Closed Knight1995 closed 7 months ago
Please refer to https://github.com/tjhwangxiong/TCGAplot/blob/main/rawdata_code/tpm.R and https://github.com/tjhwangxiong/TCGAplot/blob/main/rawdata_code/meta.R to see the data processing procedure.
We have removed some duplicated samples.
I double-checked my downloaded TCGA portal data, cbioportal data, and Gepia data.It shows about 360–370 patients rather than about 335 patients. Maybe you should double-check your downloaded data in LIHC? Anyway, thanks for your reply.
meta=meta[!duplicated(meta$bcr_patient_barcode),] k1 = meta$time>=0.1 k2 = !(is.na(meta$time)|is.na(meta$event)) meta = meta[k1&k2,]
exprSet=dplyr::filter(tpm,Group=="Tumor")%>% tibble::add_column(ID = stringr::str_sub(rownames(.),1,12), .before="Cancer") %>% dplyr::filter(!duplicated(ID)) %>% tibble::remove_rownames(.) %>% tibble::column_to_rownames("ID")%>% dplyr::select(-(1:2))
s = intersect(rownames(meta),rownames(exprSet));length(s) meta = meta[s,]
We have removed duplicated barcodes, patients without survival time or the event was NA. Moreover, we intersected the sample names with expression matrix. Finally, the sample size with clinical information may be different with other online tools.

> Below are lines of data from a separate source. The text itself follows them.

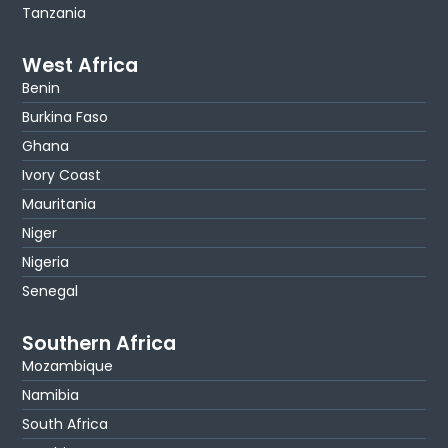
Tanzania
West Africa
Benin
Burkina Faso
Ghana
Ivory Coast
Mauritania
Niger
Nigeria
Senegal
Southern Africa
Mozambique
Namibia
South Africa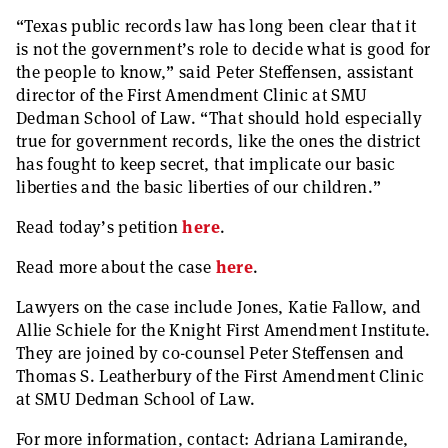
“Texas public records law has long been clear that it
is not the government’s role to decide what is good for
the people to know,” said Peter Steffensen, assistant
director of the First Amendment Clinic at SMU
Dedman School of Law. “That should hold especially
true for government records, like the ones the district
has fought to keep secret, that implicate our basic
liberties and the basic liberties of our children.”
Read today’s petition
here
.
Read more about the case
here
.
Lawyers on the case include Jones, Katie Fallow, and
Allie Schiele for the Knight First Amendment Institute.
They are joined by co-counsel Peter Steffensen and
Thomas S. Leatherbury of the First Amendment Clinic
at SMU Dedman School of Law.
For more information, contact: Adriana Lamirande,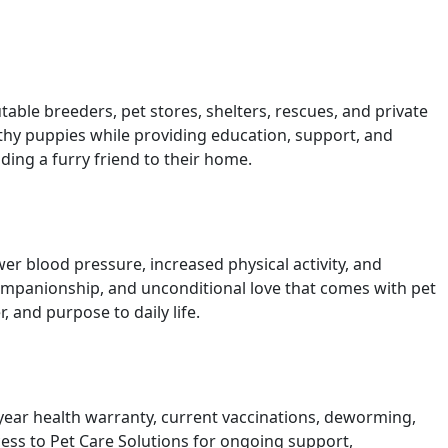
ble breeders, pet stores, shelters, rescues, and private
lthy puppies while providing education, support, and
ing a furry friend to their home.
r blood pressure, increased physical activity, and
companionship, and unconditional love that comes with pet
and purpose to daily life.
ear health warranty, current vaccinations, deworming,
ess to Pet Care Solutions for ongoing support,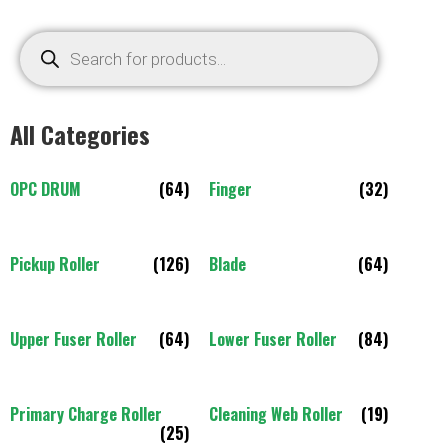
All Categories
OPC DRUM
(64)
Finger
(32)
Pickup Roller
(126)
Blade
(64)
Upper Fuser Roller
(64)
Lower Fuser Roller
(84)
Primary Charge Roller
Cleaning Web Roller
(19)
(25)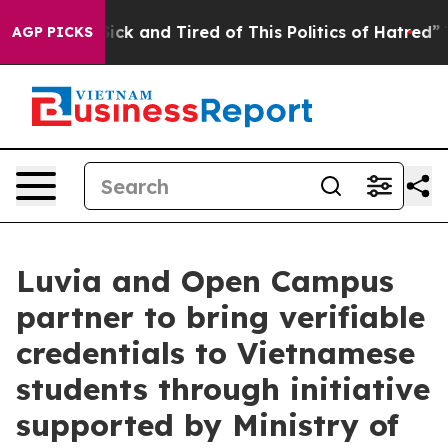
re Sick and Tired of This Politics of Hatred”
The Stor
AGP PICKS
Luvia and Open Campus
partner to bring verifiable
credentials to Vietnamese
students through initiative
supported by Ministry of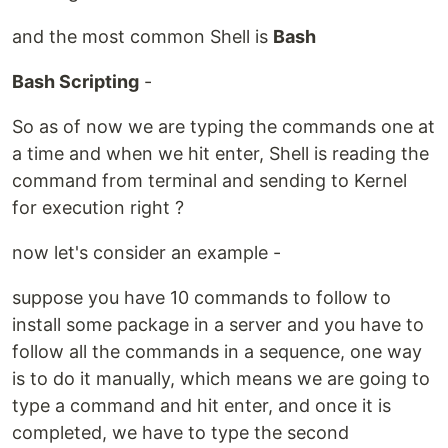
and the most common Shell is
Bash
Bash Scripting
-
So as of now we are typing the commands one at
a time and when we hit enter, Shell is reading the
command from terminal and sending to Kernel
for execution right ?
now let's consider an example -
suppose you have 10 commands to follow to
install some package in a server and you have to
follow all the commands in a sequence, one way
is to do it manually, which means we are going to
type a command and hit enter, and once it is
completed, we have to type the second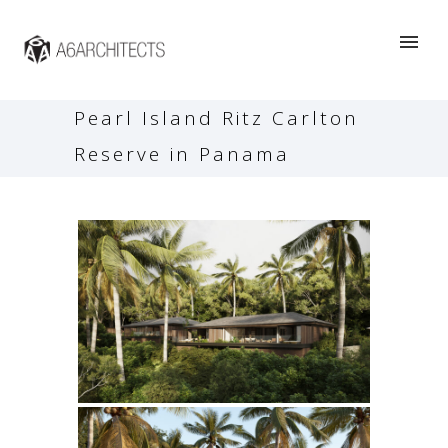
Pearl Island Ritz Carlton
Reserve in Panama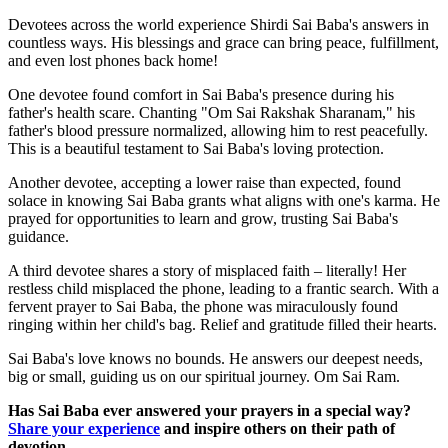
Devotees across the world experience Shirdi Sai Baba's answers in
countless ways. His blessings and grace can bring peace, fulfillment,
and even lost phones back home!
One devotee found comfort in Sai Baba's presence during his
father's health scare. Chanting "Om Sai Rakshak Sharanam," his
father's blood pressure normalized, allowing him to rest peacefully.
This is a beautiful testament to Sai Baba's loving protection.
Another devotee, accepting a lower raise than expected, found
solace in knowing Sai Baba grants what aligns with one's karma. He
prayed for opportunities to learn and grow, trusting Sai Baba's
guidance.
A third devotee shares a story of misplaced faith – literally! Her
restless child misplaced the phone, leading to a frantic search. With a
fervent prayer to Sai Baba, the phone was miraculously found
ringing within her child's bag. Relief and gratitude filled their hearts.
Sai Baba's love knows no bounds. He answers our deepest needs,
big or small, guiding us on our spiritual journey. Om Sai Ram.
Has Sai Baba ever answered your prayers in a special way?
Share your experience
and inspire others on their path of
devotion.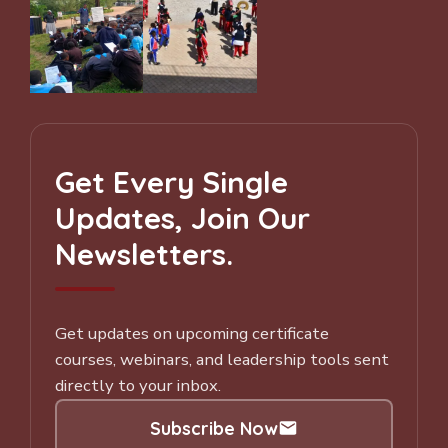
Get Every Single
Updates, Join Our
Newsletters.
Get updates on upcoming certificate
courses, webinars, and leadership tools sent
directly to your inbox.
Subscribe Now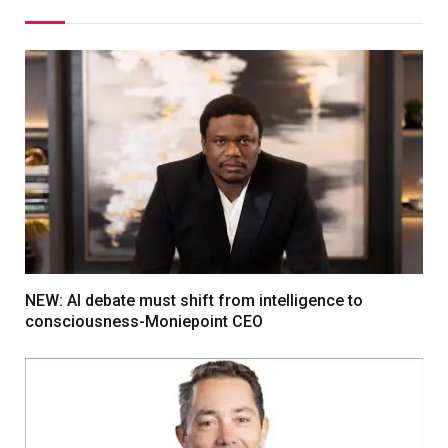
NEW: AI debate must shift from intelligence to
consciousness-Moniepoint CEO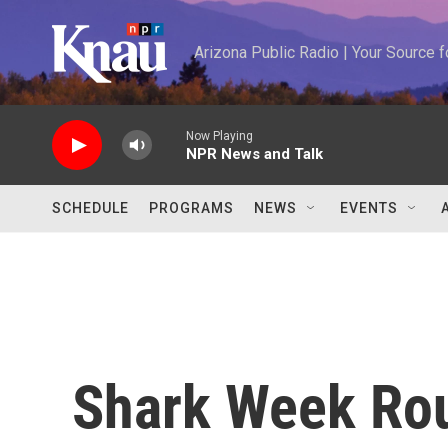
Skip to main content
Arizona Public Radio | Your Source
Now Playing
NPR News and Talk
SCHEDULE
PROGRAMS
NEWS
EVENTS
Shark Week Ro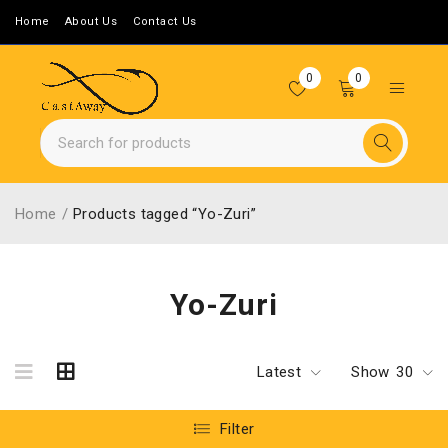
Home
About Us
Contact Us
0
0
Home
/
Products tagged “Yo-Zuri”
Yo-Zuri
Latest
Show
30
Filter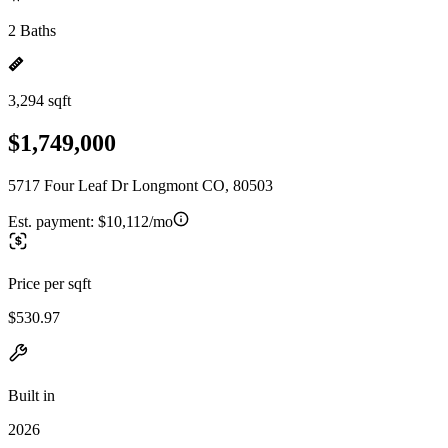
2 Baths
3,294 sqft
$1,749,000
5717 Four Leaf Dr Longmont CO, 80503
Est. payment:
$10,112/mo
Price per sqft
$530.97
Built in
2026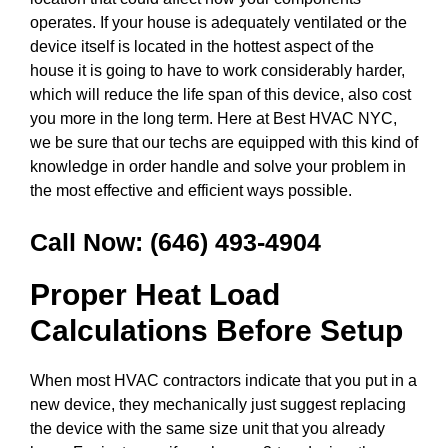
operates. If your house is adequately ventilated or the
device itself is located in the hottest aspect of the
house it is going to have to work considerably harder,
which will reduce the life span of this device, also cost
you more in the long term. Here at Best HVAC NYC,
we be sure that our techs are equipped with this kind of
knowledge in order handle and solve your problem in
the most effective and efficient ways possible.
Call Now:
(646) 493-4904
Proper Heat Load
Calculations Before Setup
When most HVAC contractors indicate that you put in a
new device, they mechanically just suggest replacing
the device with the same size unit that you already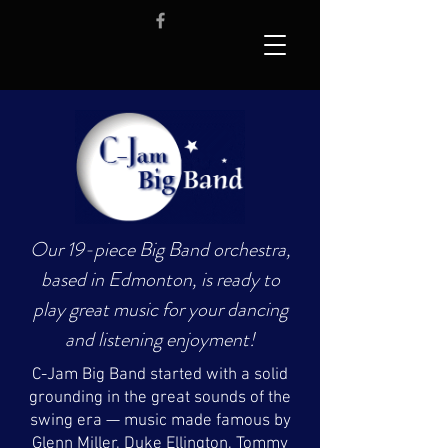
Our 19-piece Big Band orchestra,
based in Edmonton, is ready to
play great music for your dancing
and listening enjoyment!
C-Jam Big Band started with a solid
grounding in the great sounds of the
swing era — music made famous by
Glenn Miller, Duke Ellington, Tommy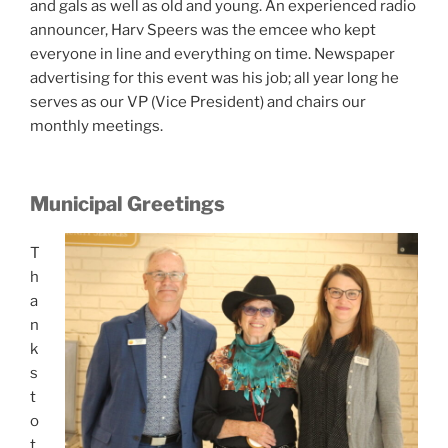
and gals as well as old and young. An experienced radio
announcer, Harv Speers was the emcee who kept
everyone in line and everything on time. Newspaper
advertising for this event was his job; all year long he
serves as our VP (Vice President) and chairs our
monthly meetings.
Municipal Greetings
T
h
a
n
k
s
t
o
t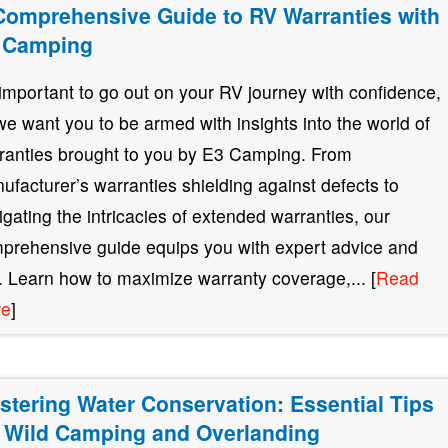
Comprehensive Guide to RV Warranties with
 Camping
s important to go out on your RV journey with confidence,
we want you to be armed with insights into the world of
ranties brought to you by E3 Camping. From
ufacturer’s warranties shielding against defects to
igating the intricacies of extended warranties, our
prehensive guide equips you with expert advice and
s. Learn how to maximize warranty coverage,... [
Read
re
]
stering Water Conservation: Essential Tips
r Wild Camping and Overlanding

When you run get_cancers(), you will find that 50 normal and 374 tumors samples were included in the tpm expression matrix. When you run dim(get_meta("LIHC")), only 335 samples with sufficient clincial information was included in meta.
I hope to reply your inquiry.
Thanks for your great jobs! I have some confusion about the patient number.For example, in LIHC, your database includes 335 patients,but in Gepia, there are 364 patients. What is the reason? Thanks.